Mr. Smith is a product of his age.  He has a chance to move ahead in his law firm, to better his family's situation.  Rose retorts, "Rich people have houses. People like us live in flats, hundreds of flats in one building."  Tootie has her own take, "I'd rather be poor if we could only stay here. I'd rather go with the orphalins at the orphalins home."  While Mr. Smith loves his family he sees their happiness linked to his ability to make more money.  His  eventual reversal not to uproot his family results not from the arguments against the move but rather from Tootie's (Margaret O'Brien) destruction of her snow people, the substitutes for her once happy family.  Mr.

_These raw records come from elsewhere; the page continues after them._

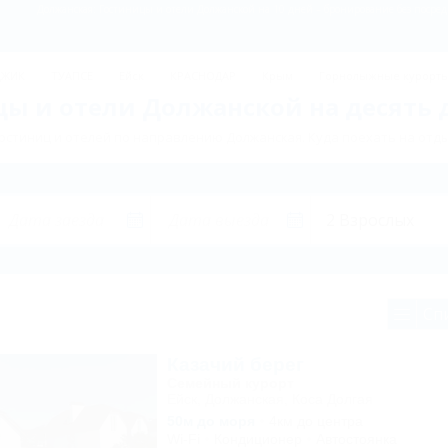
Должанская: Гостиницы и отели Должанской на 10 дней – бронирование без посред
ДЖИК
ТУАПСЕ
Ейск
КРАСНОДАР
Крым
Горнолыжные курорт
ы и отели Должанской на десять 
остиниц и отелей по направлению Должанская. Куда поехать на отды
Сп
Казачий берег
Семейный курорт
Ейск, Должанская, Коса Долгая
50м до моря
4км до центра
Wi-Fi
Кондиционер
Автостоянка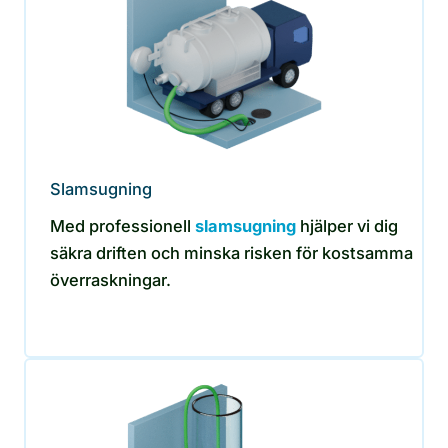
Slamsugning
Med professionell
slamsugning
hjälper vi dig
säkra driften och minska risken för kostsamma
överraskningar.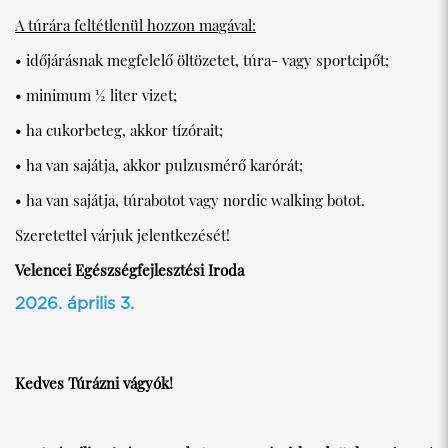
A túrára feltétlenül hozzon magával:
• időjárásnak megfelelő öltözetet, túra- vagy sportcipőt;
• minimum ½ liter vizet;
• ha cukorbeteg, akkor tízórait;
• ha van sajátja, akkor pulzusmérő karórát;
• ha van sajátja, túrabotot vagy nordic walking botot.
Szeretettel várjuk jelentkezését!
Velencei Egészségfejlesztési Iroda
2026. április 3.
Kedves Túrázni vágyók!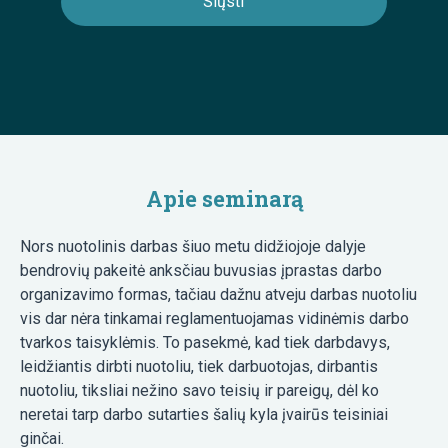
Apie seminarą
Nors nuotolinis darbas šiuo metu didžiojoje dalyje
bendrovių pakeitė anksčiau buvusias įprastas darbo
organizavimo formas, tačiau dažnu atveju darbas nuotoliu
vis dar nėra tinkamai reglamentuojamas vidinėmis darbo
tvarkos taisyklėmis. To pasekmė, kad tiek darbdavys,
leidžiantis dirbti nuotoliu, tiek darbuotojas, dirbantis
nuotoliu, tiksliai nežino savo teisių ir pareigų, dėl ko
neretai tarp darbo sutarties šalių kyla įvairūs teisiniai
ginčai.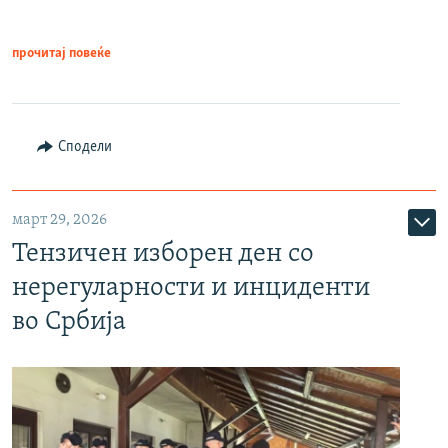
прочитај повеќе
Сподели
март 29, 2026
Тензичен изборен ден со
нерегуларности и инциденти
во Србија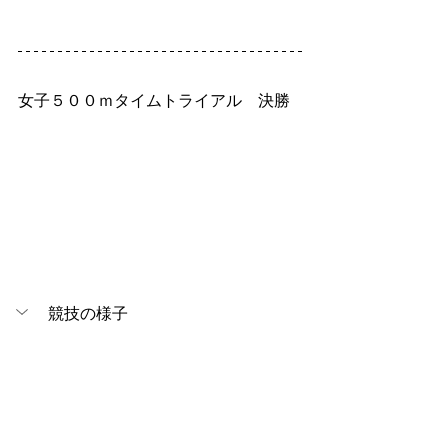
女子５００ｍタイムトライアル　決勝
競技の様子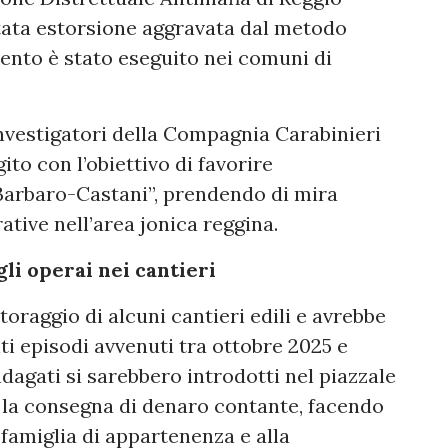
ntata estorsione aggravata dal metodo
mento è stato eseguito nei comuni di
nvestigatori della Compagnia Carabinieri
ito con l’obiettivo di favorire
“Barbaro-Castani”, prendendo di mira
ative nell’area jonica reggina.
li operai nei cantieri
oraggio di alcuni cantieri edili e avrebbe
ti episodi avvenuti tra ottobre 2025 e
ndagati si sarebbero introdotti nel piazzale
e la consegna di denaro contante, facendo
 famiglia di appartenenza e alla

Smith's epiphany is shot just like that--a sudden revelation that family is more important than job.  He has just walked through the house now with walls bare and barrels crates ready for moving.  Tootie has just destroyed her snow people and he has dropped into an armchair to have a quite smoke.  He strikes a match, hesitates, gripped by some force, some feeling he doesn't quite understand.  Just as the match starts to burn his finger, it comes to him.  He extinguished the match, gets up and calls his wife.  He has changed his mind.  Disaster is avoided.  This brief scene is nearly devoid of color, the match the only visible source of light, but in reality there is a small lamp in the room, which he quickly turns to full strength.  I'd like to think the glow that illumes Mr. Smith's left side is the mellow and comforting light that seems always to have permeated the Smith's house until his decision to move, and now is rekindled.

Of course the heart of Meet Me in St. Louis is its music, arguably the first Hollywood musical to integrate music and song with story.  In the first few minutes of the film young Agnes Smith (Joan Carroll) begins singing the title song as she walks through the house and up the stairs, encountering her grandfather who takes up the tune.  We are immediately aware that music plays a significant part in the Smith household, binding the family together through minor and major crises.  Esther's singing of "Have Yourself a Merry Little Christmas" propels Tootie to destroy her snow people, which in turn causes Mr. Smith to reverse his decision to leave St. Louis; Mr. and Mrs. Smith's duet "You and I" brings the family back to the living room after they'd stormed out as a protest to their moving to New York.  Meet Me in St. Louis continually underlines with music the implicit message that family is the constant source of strength, especially in times of change.  Progress need not take place only in New York and Chicago and the east, but also in smaller towns and cities such as St. Louis.  Families need not give up their core values which can sustain them throughout any upheaval.  This ideal of family unity would help those returning from war, and will stand the country in good stead in the future.